Renault and Nissan alliance comes unstuck without Ghosn’s glue
Since his 2018 arrest, imprisonment and Lupin-esque escape from the clutches of Japanese justice, a favourite assessment of Carlos Ghosn is that he was the glue that held together the Renault-Nissan automotive alliance for nearly two decades.
The analogy works pretty well. In addition to his skills as a businessman, he undoubtedly had strong glue-like attributes — alternately viscous and rigid, a go-to fixer for fissures, and an effective binder of surfaces that would fall apart if left to gravity.
After the companies held emergency talks on reshaping the alliance for the electric vehicle era, it is starting to look as if it could benefit from any fixative, even — and perhaps most usefully — an elastic band. It has been a long while since the once-pioneering Renault-Nissan alliance was something other than a cautionary tale. Finally, it may produce a positive lesson for the global industry.
The talks, for which Renault chief executive Luca de Meo flew to Japan earlier this month were painfully overdue. And while the fundamental reasons things are so bad are complex, the Ghosn-as-glue metaphor has become the most easily grasped narrative of the past four years because, in the former supremo’s absence, things have clearly become unstuck.
Quite apart from the financial miseries reported by both companies, the alliance has crawled towards what looks a lot like a state of partnership in name only. Executives in both Paris and Yokohama privately describe a near-dysfunctional working relationship on existing joint projects and a mutual suspicion that makes any new ones seem implausible. Despite this, the alliance has set itself up for a monumental series of stress tests as it attempts to reimagine the whole marriage as a challenger to Tesla.
In this dire situation, though, a way forward has presented itself.
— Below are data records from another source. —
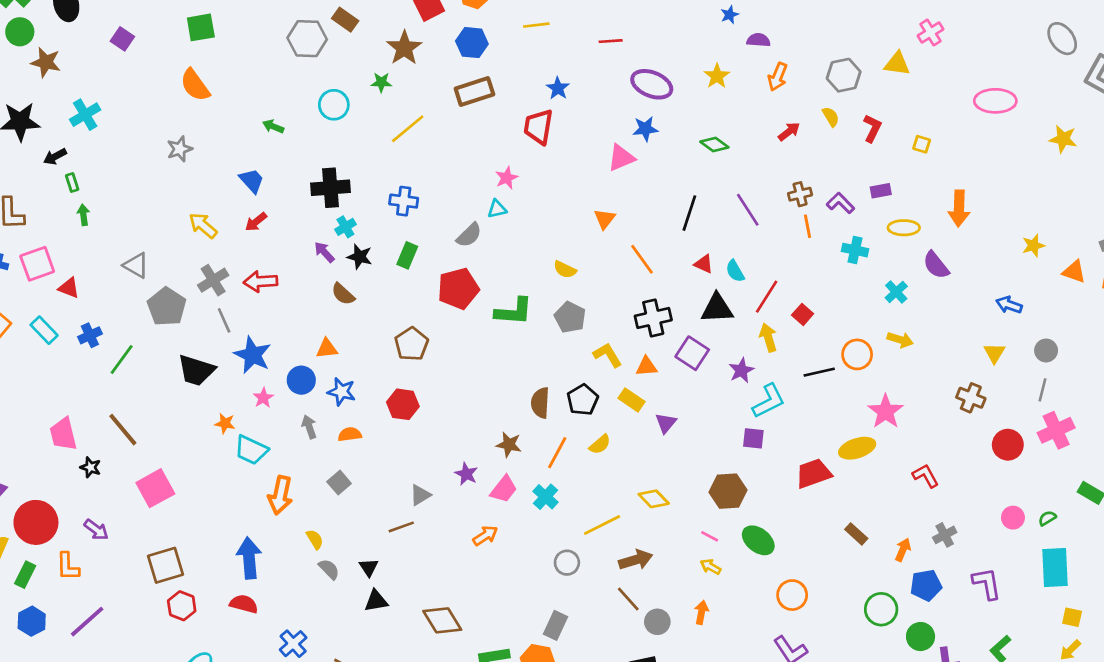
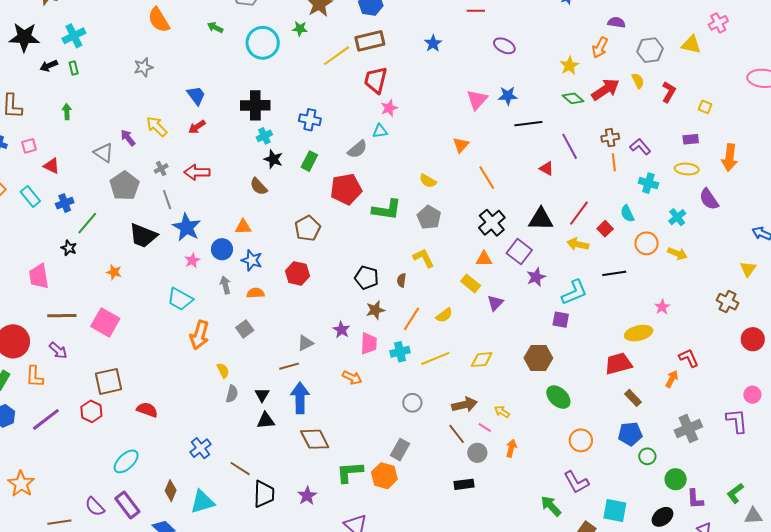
purple semicircle: (758, 40) -> (616, 22), moved
yellow star: (717, 76) -> (569, 66), moved
purple ellipse: (652, 84) -> (504, 46), size x0.7
cyan circle: (334, 105) -> (263, 43), size x1.4
green arrow: (273, 126) -> (215, 27), moved
red trapezoid: (538, 127) -> (376, 80), moved
yellow line: (408, 129) -> (337, 56), moved
blue star: (645, 129) -> (508, 96), moved
red arrow: (789, 132) -> (605, 90), size x1.6
green diamond: (714, 145) -> (573, 98), moved
pink triangle: (621, 158) -> (477, 100), turned -30
green rectangle: (72, 183) -> (74, 68), moved
purple rectangle: (881, 191) -> (691, 139), moved
black line: (689, 213) -> (528, 124), moved, turned 60
purple arrow: (324, 252) -> (128, 138), moved
pink square: (37, 264) -> (29, 146), size x0.6
red triangle: (704, 264) -> (547, 168), moved
cyan semicircle: (735, 271) -> (627, 214), moved
gray cross: (213, 280) -> (161, 168), size x0.6
black cross: (653, 318) -> (492, 223), turned -32
yellow arrow: (768, 338) -> (578, 244), turned -65
orange circle: (857, 354) -> (647, 243), moved
yellow L-shape: (608, 355) -> (424, 258), moved
purple star: (741, 370) -> (536, 277), moved
black pentagon: (583, 400) -> (367, 278), moved, turned -30
brown semicircle: (540, 403) -> (401, 280), size x0.6
pink star: (886, 411) -> (662, 307), size x0.6
orange star: (225, 423) -> (114, 272), moved
brown line: (123, 430) -> (62, 316), moved, turned -56
brown star: (509, 445) -> (375, 310), turned -30
black star: (90, 467) -> (69, 248), moved
red trapezoid: (813, 473) -> (618, 364), moved
pink square: (155, 488) -> (105, 322), turned -36
pink trapezoid: (504, 489) -> (369, 343), turned -40
cyan cross: (546, 497) -> (400, 352), turned 30
yellow diamond: (654, 499) -> (482, 360), turned -55
yellow line: (602, 525) -> (435, 358), moved
gray cross: (945, 535) -> (688, 428), moved, size x1.5
orange arrow: (485, 536) -> (352, 378), turned 54
pink line: (710, 536) -> (485, 428), moved
orange arrow: (903, 550) -> (672, 379), moved
blue arrow: (249, 558) -> (300, 398), moved
yellow arrow: (711, 567) -> (502, 412), moved
gray semicircle: (329, 569) -> (232, 394), turned 54
purple L-shape: (987, 583) -> (737, 421), moved
blue pentagon: (926, 585) -> (630, 434), moved
red semicircle: (244, 604) -> (147, 410), moved
red hexagon: (182, 606) -> (91, 411), moved
green circle: (881, 609) -> (647, 456), size x0.7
Renault, after two years under the more pragmatic leadership of de Meo, needs investment from Nissan on an electric vehicle venture, and formal permission to transfer technology to a combustion engine joint venture with China’s Geely.
Nissan, meanwhile, sees these requests as a golden opportunity to secure an end to the imbalance at the heart of the relationship. Renault holds a 43 per cent stake and voting rights in its larger Japanese partner, which in turn holds only 15 per cent and no voting rights in the French company. Nissan’s proposal, say people close to the discussions, is that the mutual stakes be equalised at 15 per cent.
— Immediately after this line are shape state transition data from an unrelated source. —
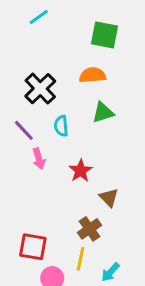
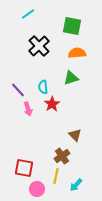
orange semicircle: (92, 75) -> (77, 53), moved
black cross: (40, 89) -> (39, 46), moved
red star: (81, 171) -> (52, 104), moved

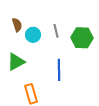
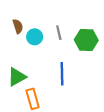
green triangle: (16, 62) -> (17, 77), moved

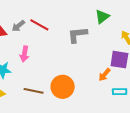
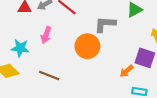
orange circle: (63, 87) -> (87, 46), moved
The imbalance — increasingly loathed by Nissan as a reminder of the bailout that resulted in the existence of the large stake held by Renault and a mechanism for what it sees as ongoing exploitation by its partner — was the primary stress point that required all that glueing from Ghosn.
Since word of the talks emerged, some analysts have taken it as a positive sign. There are numerous obstacles to agreement, but the most likely alternative is that the alliance falls apart just when both companies — along with the third alliance partner Mitsubishi — need it more than ever. If a rebalancing of the stakes is accompanied by a new, transparent version of the master agreement that underpins the alliance, there is at least a possibility of the Franco-Japanese behemoth muddling along.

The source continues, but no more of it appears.